- _Exercise instructions_
Transcribe each entry below exactly. Pictures do not go in the copy.

- _Source material_
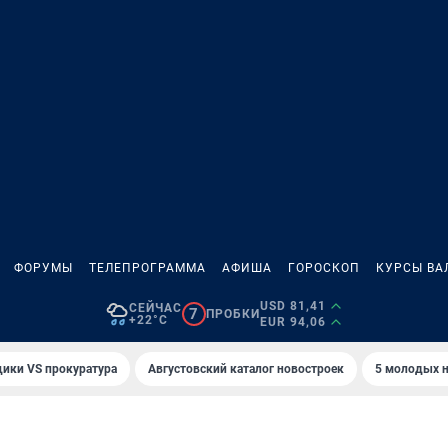
ФОРУМЫ
ТЕЛЕПРОГРАММА
АФИША
ГОРОСКОП
КУРСЫ ВА
USD 81,41
СЕЙЧАС
7
ПРОБКИ
+22°C
EUR 94,06
ики VS прокуратура
Августовский каталог новостроек
5 молодых н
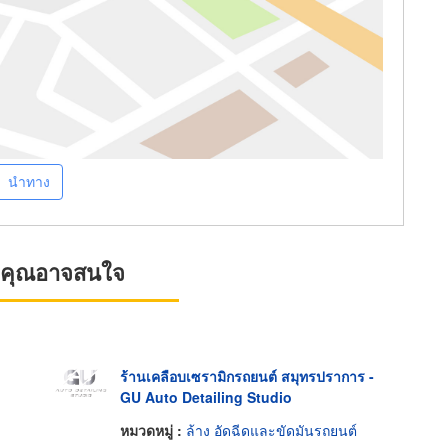
นำทาง
ที่คุณอาจสนใจ
ร้านเคลือบเซรามิกรถยนต์ สมุทรปราการ -
GU Auto Detailing Studio
หมวดหมู่ :
ล้าง อัดฉีดและขัดมันรถยนต์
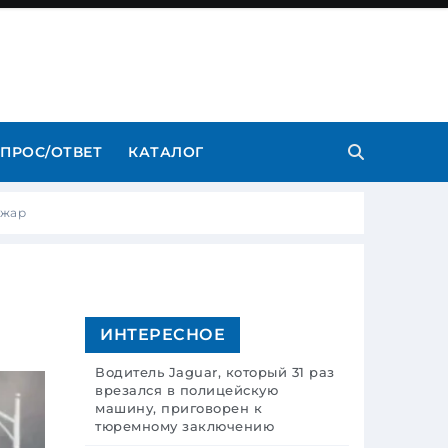
ПРОС/ОТВЕТ
КАТАЛОГ
ожар
ИНТЕРЕСНОЕ
Водитель Jaguar, который 31 раз
врезался в полицейскую
машину, приговорен к
тюремному заключению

- _Answer space_
ФОРУМЫ
ТЕЛЕПРОГРАММА
АФИША
ГОРОСКОП
КУРСЫ ВА
USD 81,41
СЕЙЧАС
7
ПРОБКИ
+22°C
EUR 94,06
ики VS прокуратура
Августовский каталог новостроек
5 молодых н
นำทาง
ที่คุณอาจสนใจ
ร้านเคลือบเซรามิกรถยนต์ สมุทรปราการ -
GU Auto Detailing Studio
หมวดหมู่ :
ล้าง อัดฉีดและขัดมันรถยนต์
ПРОС/ОТВЕТ
КАТАЛОГ
ожар
ИНТЕРЕСНОЕ
Водитель Jaguar, который 31 раз
врезался в полицейскую
машину, приговорен к
тюремному заключению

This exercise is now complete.